DATA:
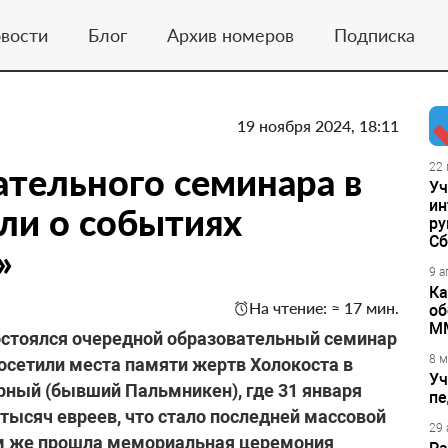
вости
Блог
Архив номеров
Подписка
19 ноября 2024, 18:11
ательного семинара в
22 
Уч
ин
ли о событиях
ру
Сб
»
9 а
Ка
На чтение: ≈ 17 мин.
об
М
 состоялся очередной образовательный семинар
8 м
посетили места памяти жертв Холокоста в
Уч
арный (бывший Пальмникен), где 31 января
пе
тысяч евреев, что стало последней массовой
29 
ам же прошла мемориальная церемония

* * *

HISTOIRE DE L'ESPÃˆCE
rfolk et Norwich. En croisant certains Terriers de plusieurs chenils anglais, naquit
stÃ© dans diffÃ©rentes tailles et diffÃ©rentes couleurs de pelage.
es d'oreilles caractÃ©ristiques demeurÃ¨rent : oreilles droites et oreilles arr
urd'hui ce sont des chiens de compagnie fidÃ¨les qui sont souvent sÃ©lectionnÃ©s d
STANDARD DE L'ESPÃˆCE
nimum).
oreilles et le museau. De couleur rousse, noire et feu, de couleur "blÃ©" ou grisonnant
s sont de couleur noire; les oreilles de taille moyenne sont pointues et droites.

TRY IT: Which lines above carry the string "noire"? Copy those lines.

FINISHED TASK:
oreilles et le museau. De couleur rousse, noire et feu, de couleur "blÃ©" ou grisonnant
s sont de couleur noire; les oreilles de taille moyenne sont pointues et droites.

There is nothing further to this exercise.